Though I have never experienced the trauma of war, nor of fleeing war, my heart was rent reading this woman’s plight. I had two young children at the time I read the article. Even imagining for one second that I could lose one of them in the chaos of a city fleeing impending violence broke something within me.
My compassion for that woman losing her child felt overwhelming. I wanted to do something. I wanted to help her; to help those like her. I wanted to restore her child to her. I couldn’t just walk by on the other side of the road. My prayers were filled with asking intercession for those fleeing war and for those who had the power to stop it.
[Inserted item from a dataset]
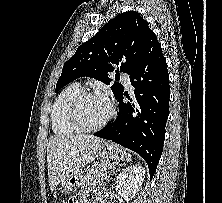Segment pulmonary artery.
Listing matches in <instances>:
<instances>
[{"label":"pulmonary artery","instance_id":"pulmonary-artery-1","mask_svg":"<svg viewBox=\"0 0 222 203\" xmlns=\"http://www.w3.org/2000/svg\"><path fill=\"white\" fill-rule=\"evenodd\" d=\"M121 77H122V80L125 83V85L127 87H131V81H130L129 75L127 73L123 72V73H121Z\"/></svg>","mask_w":222,"mask_h":203}]
</instances>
In the Gospel today we meet a woman who has lost her only son. Not only this, but she had also lost her husband at some point; she was also a widow. In that funeral procession, she was contending not only with the loss of her child, but also the terrifying fate before her: no protective support. She had no advocate, no voice in her society now. She likely had no income, so her life set before her was one of heavy grief, with no place in society, and no further income.
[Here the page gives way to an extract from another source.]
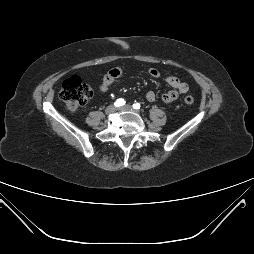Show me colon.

When the Lord saw her, he was moved with pity for her. 7:13
The Greek verb for ‘pity’ (ἐσπλαγχνίσθη) is perhaps more relatable by another translation: compassion. It is used only two more times in Luke’s Gospel, both parables: when the Samaritan is moved with compassion for the man left for dead (10:33) and when the loving father sees his son in the distance and is filled with compassion for his lost son (15:20). The common theme among all three of these is that of desiring and acting for restoration.
and Jesus gave him to his mother. 7:15.
Jesus himself breaks at seeing the plight of this broken woman and is so filled with compassion that he wanted to do something. He wanted to help her. He restored her child to her. He couldn’t just walk by on the other side of the road.
This compassion is what fills our Lord; it is what has led to the incarnation and to our salvation in and through the cross. Our Father lost his children when they chose to turn away from him, but his compassion for us necessitated the situation be changed. And so God acted to bring about restoration, our redemption. On that third day the Son was resurrected and, in a sense, restored. Not to the Father, but to humanity and in a greater way than before. For now we, too, are brought up into his divine life. We, too, receive the inheritance of his compassion. It is his compassion, his love, which is the way we enter into that fullness of life with him.
Will we choose to inherit his compassion, as the younger son did? Can we choose to look at the plight of our neighbours, be overwhelmed with compassion, and act in persona christi by responding to those in need?
And will we celebrate when they become found again?